Через три недели пришло письмо. Не от Тони — от ее подруги, Зои, с которой они вместе жили в общежитии.
«Михаил, пишу вам по просьбе Антонины, — выводил аккуратный, круглый почерк. — Она в больнице, уже две недели. Воспаление легких, тяжелое. Врачи говорят, кризис миновал, но еще слабая. Просила передать, чтобы вы не волновались и ждали. Она скоро поправится и напишет сама».
Михаська прочитал письмо раз, другой, третий. Руки дрожали. Воспаление легких. В больнице. А он здесь, за триста верст, и ничего не может сделать.
Он пошел к матери.
— Мам, я поеду.
— Куда? — та испугалась.
— В город. К ней.
— Сынок, опомнись! Тебя не пустят, у тебя паспорта нет, справок нет. Ты кто? Сын врага народа, без определенных занятий? Задержат на первой же станции!
— А если она умрет? — он смотрел на мать с такой тоской, что у нее сердце разрывалось. — Если я не успею?
Мать молчала долго. Потом подошла, обняла.
— Поезжай, — сказала тихо. — Только осторожно. И возвращайся.
Он собрался за час. Старый ватник, смена белья, краюха хлеба, три рубля, что мать откладывала на черный день. И письмо Зои — как пропуск, как надежда.
До станции шел пешком двадцать верст, по грязи, под дождем. Промок до нитки, продрог до костей, но шел. Потому что там, в городе, в больничной палате, лежала она. Его Тоня. Его жизнь.
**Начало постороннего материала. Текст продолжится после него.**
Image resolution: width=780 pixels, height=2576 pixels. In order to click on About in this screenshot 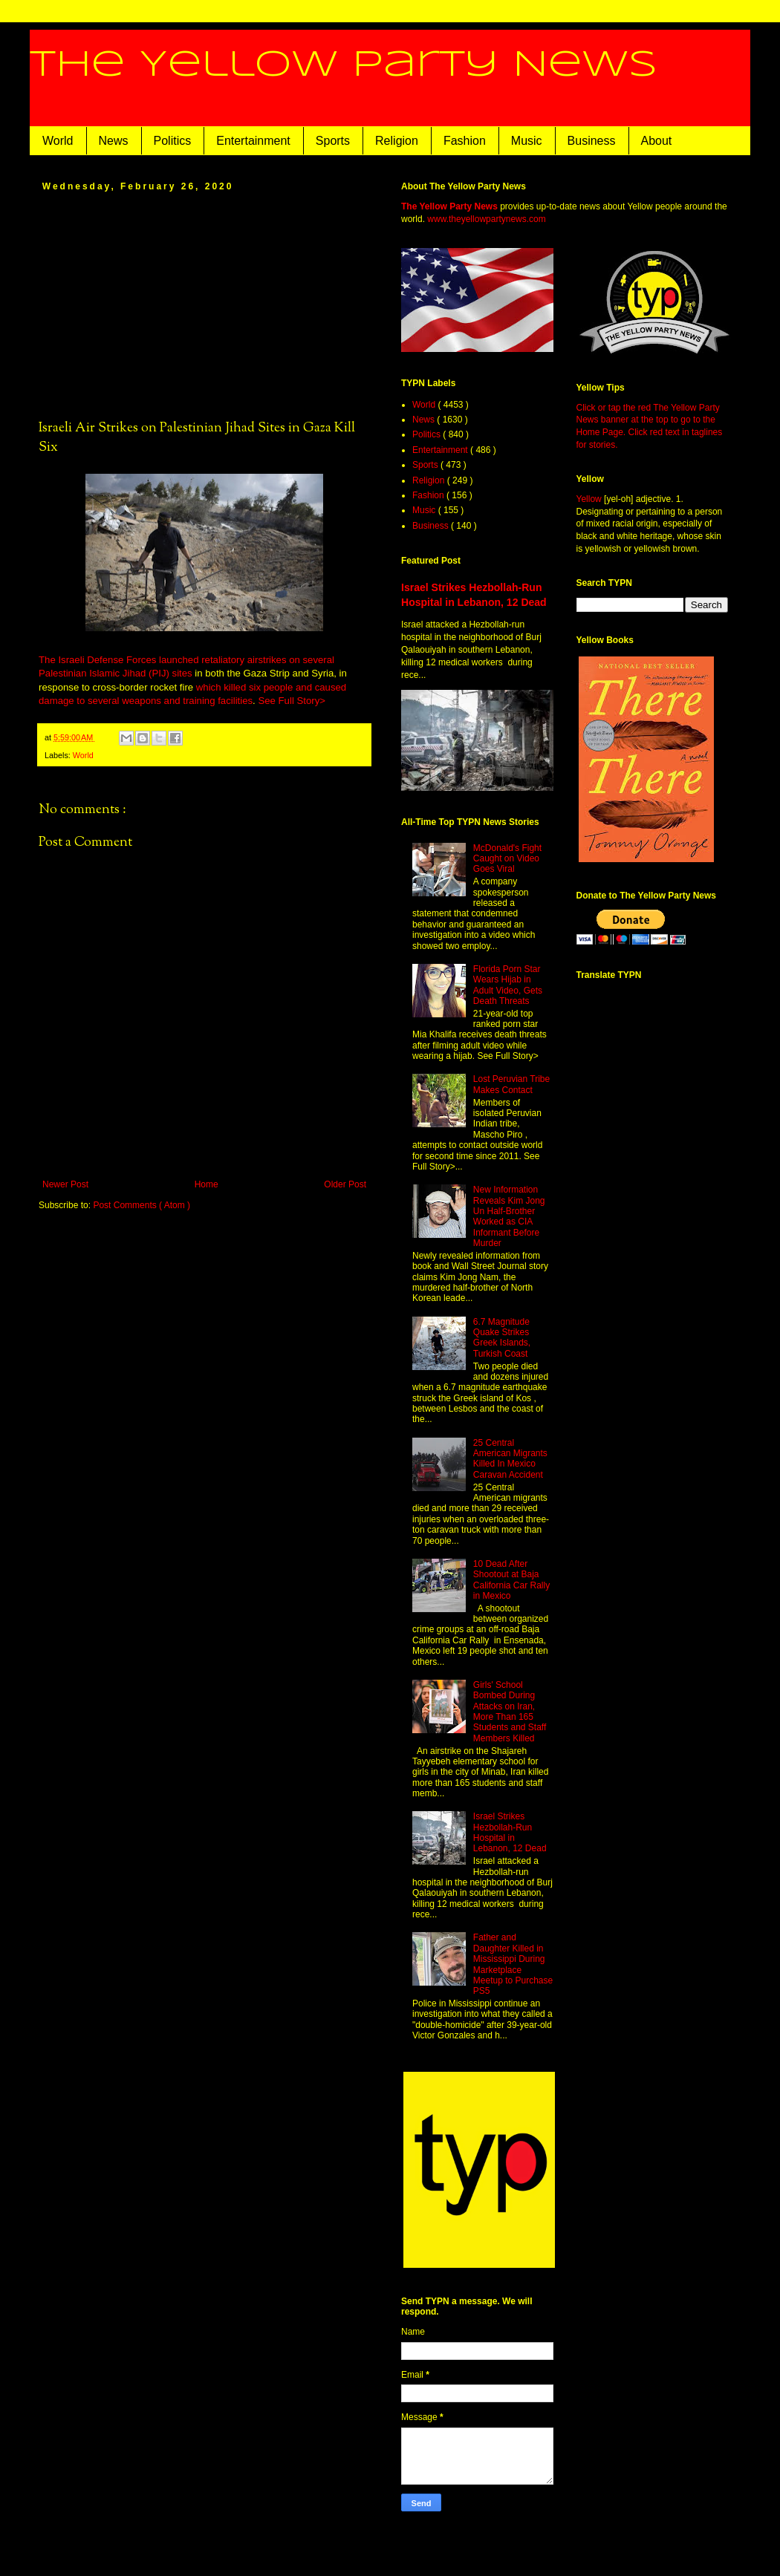, I will do `click(656, 140)`.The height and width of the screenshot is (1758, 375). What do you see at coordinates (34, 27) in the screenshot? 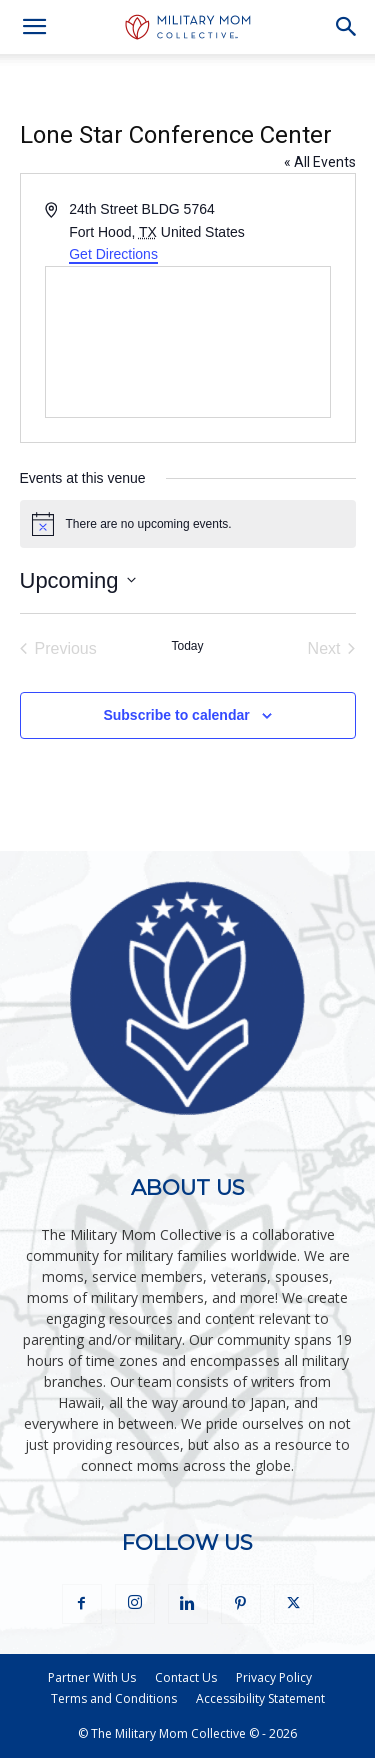
I see `[button]` at bounding box center [34, 27].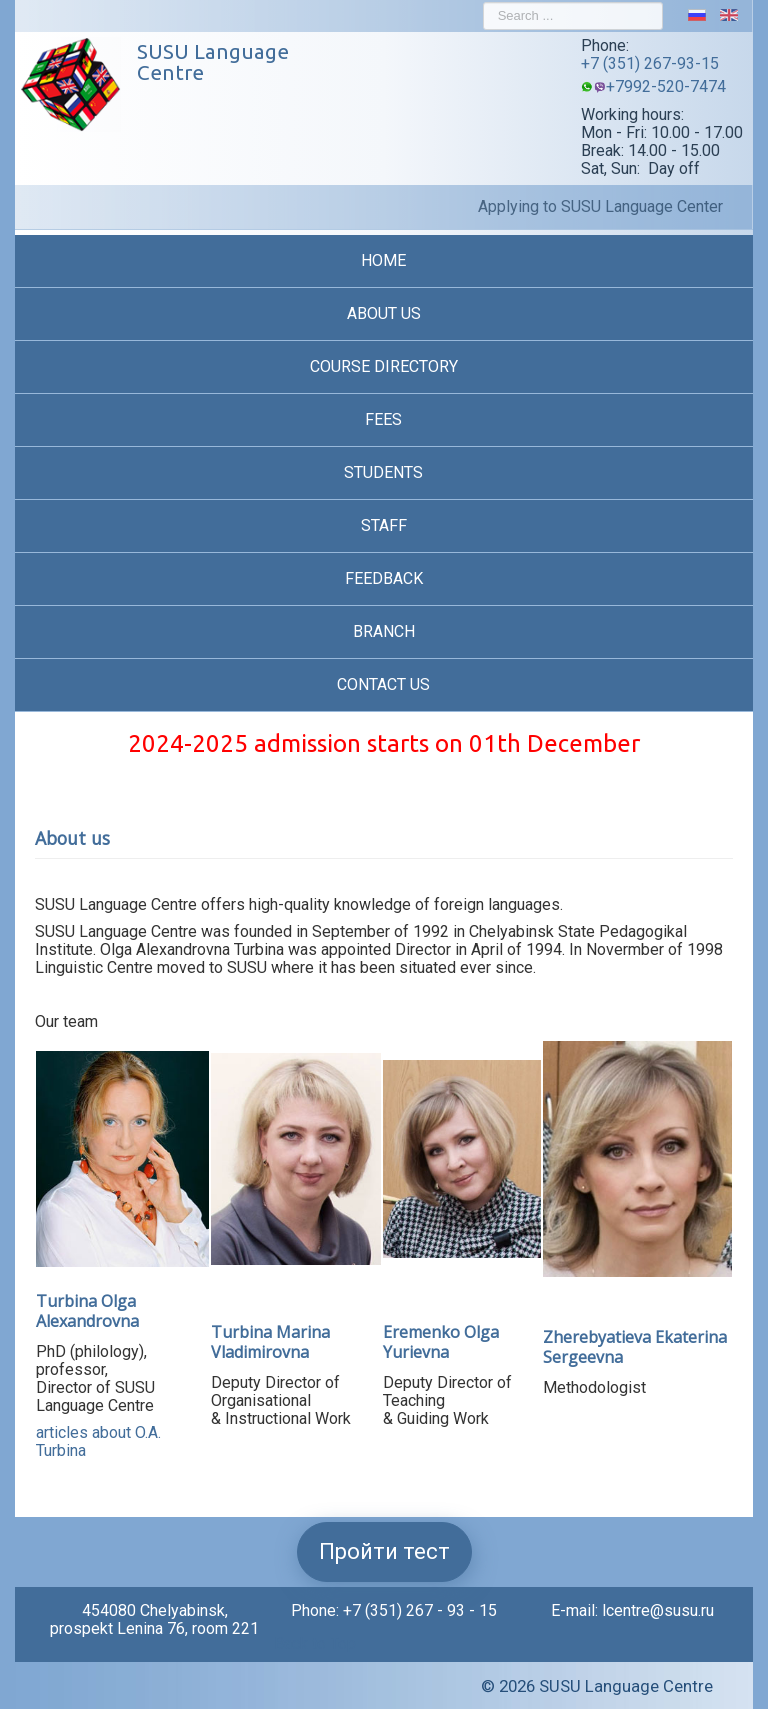 Image resolution: width=768 pixels, height=1709 pixels. I want to click on Back to Top, so click(315, 1643).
На станции его не пустили в поезд. Билетов не было, а без билета — нельзя. Он попробовал пролезть тайком, но кондуктор заметил, выкинул на перрон, пригрозил милицией. Михаська сидел на скамейке, смотрел на уходящий состав и чувствовал, как внутри все обрывается.
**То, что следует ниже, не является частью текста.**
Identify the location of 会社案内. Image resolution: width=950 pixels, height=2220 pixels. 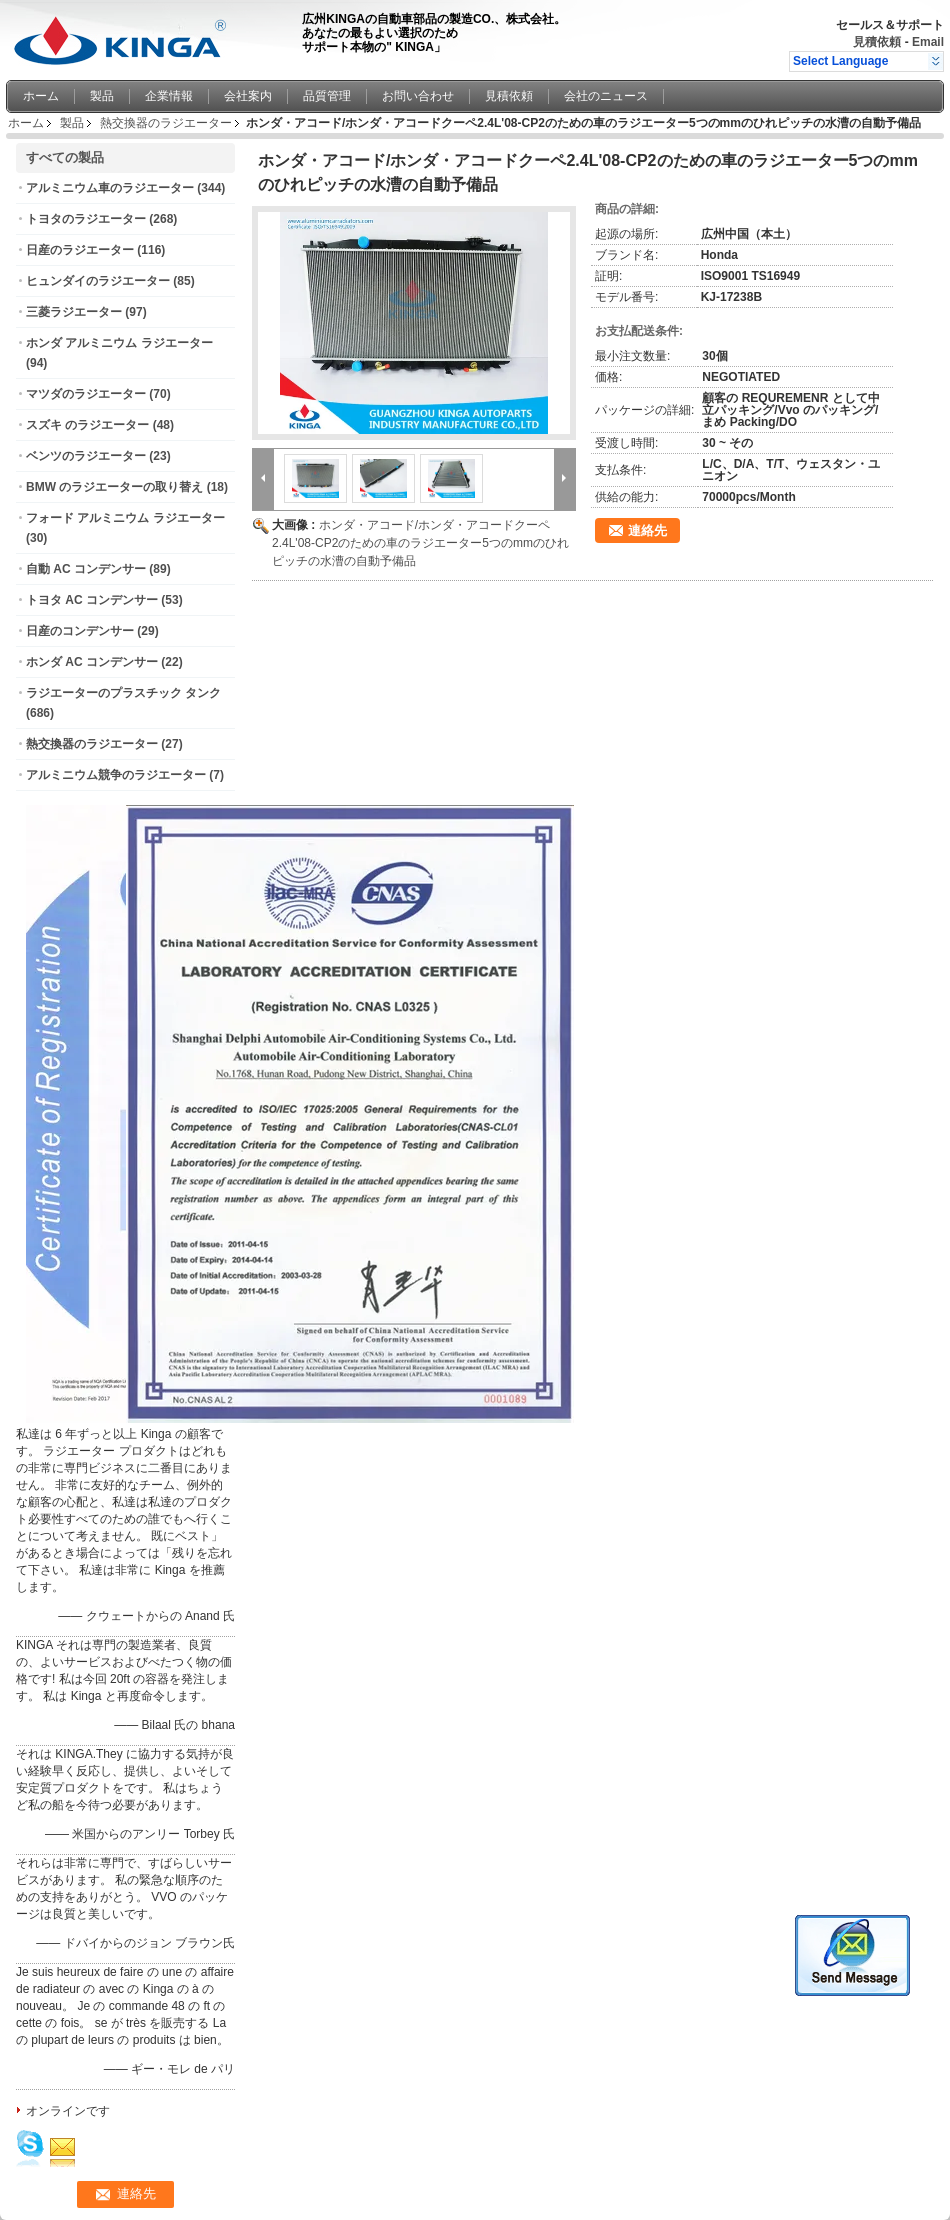
(248, 96).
Он вернулся в деревню через два дня. Пешком, по шпалам, прячась от патрулей. Мать встретила его на пороге, ахнула — на нем лица не было.
— Не пустили, — сказал он глухо и прошел в дом, не раздеваясь, не снимая грязных сапог. Лег на лавку лицом к стене и пролежал так до утра.
А утром пришло письмо. От Тони.
«Мишенька, родной мой, прости, что не писала. Я болела, чуть не умерла, честное слово. Врачи сказали — чудом выжила. Все время о тебе думала. Ты мне снился каждую ночь. Стоишь на берегу, смотришь на воду, а я подойти не могу — стена какая-то стеклянная. Просыпаюсь в слезах. Но теперь все хорошо, поправляюсь, скоро выпишут. Зоя тебе написала? Она обещала. Ты не волнуйся, я живая. И люблю тебя. Больше жизни люблю. Дождись меня, родной. На Новый год приеду, обещаю. Твоя Тоня».
Он перечитал письмо раз сто. Плакал и смеялся одновременно. Мать смотрела на него и крестилась.
— Живая, — шептал он. — Живая, мам. Она живая.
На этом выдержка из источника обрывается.